BEGIN Provided records
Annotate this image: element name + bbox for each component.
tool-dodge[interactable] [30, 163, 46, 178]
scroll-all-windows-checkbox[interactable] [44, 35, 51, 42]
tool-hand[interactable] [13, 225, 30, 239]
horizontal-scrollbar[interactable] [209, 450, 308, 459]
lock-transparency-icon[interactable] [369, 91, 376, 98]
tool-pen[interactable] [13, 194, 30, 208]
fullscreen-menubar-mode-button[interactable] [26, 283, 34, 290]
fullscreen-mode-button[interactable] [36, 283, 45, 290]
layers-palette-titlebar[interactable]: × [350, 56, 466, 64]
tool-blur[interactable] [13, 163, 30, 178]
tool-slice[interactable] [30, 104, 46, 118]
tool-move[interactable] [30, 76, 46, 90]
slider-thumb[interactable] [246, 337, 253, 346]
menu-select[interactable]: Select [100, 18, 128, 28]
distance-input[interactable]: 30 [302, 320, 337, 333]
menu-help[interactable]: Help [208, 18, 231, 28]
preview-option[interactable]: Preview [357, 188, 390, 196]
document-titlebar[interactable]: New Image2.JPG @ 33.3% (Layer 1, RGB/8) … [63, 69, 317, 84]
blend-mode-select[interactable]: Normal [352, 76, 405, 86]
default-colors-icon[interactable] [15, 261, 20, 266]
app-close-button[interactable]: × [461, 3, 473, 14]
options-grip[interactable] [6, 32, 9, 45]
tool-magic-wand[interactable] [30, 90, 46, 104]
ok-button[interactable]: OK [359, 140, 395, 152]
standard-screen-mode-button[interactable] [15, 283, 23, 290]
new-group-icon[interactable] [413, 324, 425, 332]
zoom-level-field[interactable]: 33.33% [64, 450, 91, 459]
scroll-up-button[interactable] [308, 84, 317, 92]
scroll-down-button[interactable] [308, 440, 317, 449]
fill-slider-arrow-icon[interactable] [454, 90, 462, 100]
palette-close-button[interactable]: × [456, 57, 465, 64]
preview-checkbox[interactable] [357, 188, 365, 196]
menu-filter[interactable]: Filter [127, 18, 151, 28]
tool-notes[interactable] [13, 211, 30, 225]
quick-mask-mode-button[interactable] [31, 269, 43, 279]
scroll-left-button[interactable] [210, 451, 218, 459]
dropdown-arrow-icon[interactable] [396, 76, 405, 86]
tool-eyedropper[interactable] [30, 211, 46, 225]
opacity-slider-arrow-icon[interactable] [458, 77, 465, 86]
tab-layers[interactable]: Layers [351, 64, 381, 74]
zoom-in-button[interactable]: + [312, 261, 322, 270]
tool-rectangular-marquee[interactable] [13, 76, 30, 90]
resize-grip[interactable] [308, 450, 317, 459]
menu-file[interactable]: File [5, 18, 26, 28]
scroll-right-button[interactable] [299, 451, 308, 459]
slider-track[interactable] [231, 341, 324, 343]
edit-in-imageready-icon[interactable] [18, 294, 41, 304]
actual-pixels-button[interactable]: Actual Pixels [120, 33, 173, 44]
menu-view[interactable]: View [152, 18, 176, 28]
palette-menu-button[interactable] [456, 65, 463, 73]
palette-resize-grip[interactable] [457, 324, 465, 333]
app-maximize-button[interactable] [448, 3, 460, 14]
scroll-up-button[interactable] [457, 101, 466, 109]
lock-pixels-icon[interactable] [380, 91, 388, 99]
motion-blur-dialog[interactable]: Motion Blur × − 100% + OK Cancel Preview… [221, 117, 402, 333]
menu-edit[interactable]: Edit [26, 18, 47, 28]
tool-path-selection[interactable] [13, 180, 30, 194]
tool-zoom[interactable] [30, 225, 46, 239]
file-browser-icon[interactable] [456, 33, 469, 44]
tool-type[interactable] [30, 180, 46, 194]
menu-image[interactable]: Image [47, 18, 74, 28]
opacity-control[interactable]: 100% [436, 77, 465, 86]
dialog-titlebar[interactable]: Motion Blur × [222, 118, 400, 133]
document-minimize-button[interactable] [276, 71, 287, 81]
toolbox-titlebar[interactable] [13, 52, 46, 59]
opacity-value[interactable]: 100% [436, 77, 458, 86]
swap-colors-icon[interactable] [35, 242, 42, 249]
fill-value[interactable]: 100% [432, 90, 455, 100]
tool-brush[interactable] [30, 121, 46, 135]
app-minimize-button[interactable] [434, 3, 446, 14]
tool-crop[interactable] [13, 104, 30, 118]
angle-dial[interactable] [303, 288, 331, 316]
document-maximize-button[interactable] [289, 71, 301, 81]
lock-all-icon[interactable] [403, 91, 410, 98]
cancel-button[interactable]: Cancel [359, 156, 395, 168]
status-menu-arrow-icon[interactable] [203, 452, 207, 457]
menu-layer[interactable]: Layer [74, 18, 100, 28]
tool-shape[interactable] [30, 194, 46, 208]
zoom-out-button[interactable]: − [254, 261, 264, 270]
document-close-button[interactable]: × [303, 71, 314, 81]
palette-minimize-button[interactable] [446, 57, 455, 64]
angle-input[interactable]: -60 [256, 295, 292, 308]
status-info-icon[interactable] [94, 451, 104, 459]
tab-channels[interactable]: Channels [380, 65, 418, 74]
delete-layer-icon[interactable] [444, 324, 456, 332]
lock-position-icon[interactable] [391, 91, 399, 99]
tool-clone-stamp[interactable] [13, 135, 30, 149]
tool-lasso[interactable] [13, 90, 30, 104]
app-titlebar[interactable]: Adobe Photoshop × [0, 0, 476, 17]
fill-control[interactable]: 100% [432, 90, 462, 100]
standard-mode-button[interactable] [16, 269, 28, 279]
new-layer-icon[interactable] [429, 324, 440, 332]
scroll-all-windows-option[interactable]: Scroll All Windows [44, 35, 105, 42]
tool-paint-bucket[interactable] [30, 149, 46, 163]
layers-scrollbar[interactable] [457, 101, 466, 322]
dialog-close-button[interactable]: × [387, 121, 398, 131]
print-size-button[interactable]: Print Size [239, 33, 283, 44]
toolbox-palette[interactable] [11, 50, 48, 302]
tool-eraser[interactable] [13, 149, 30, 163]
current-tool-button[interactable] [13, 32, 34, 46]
END Provided records
**Your goal:** Go through the material and report each line that holds the string "checkbox".

**Answer section:**
scroll-all-windows-checkbox[interactable] [44, 35, 51, 42]
preview-checkbox[interactable] [357, 188, 365, 196]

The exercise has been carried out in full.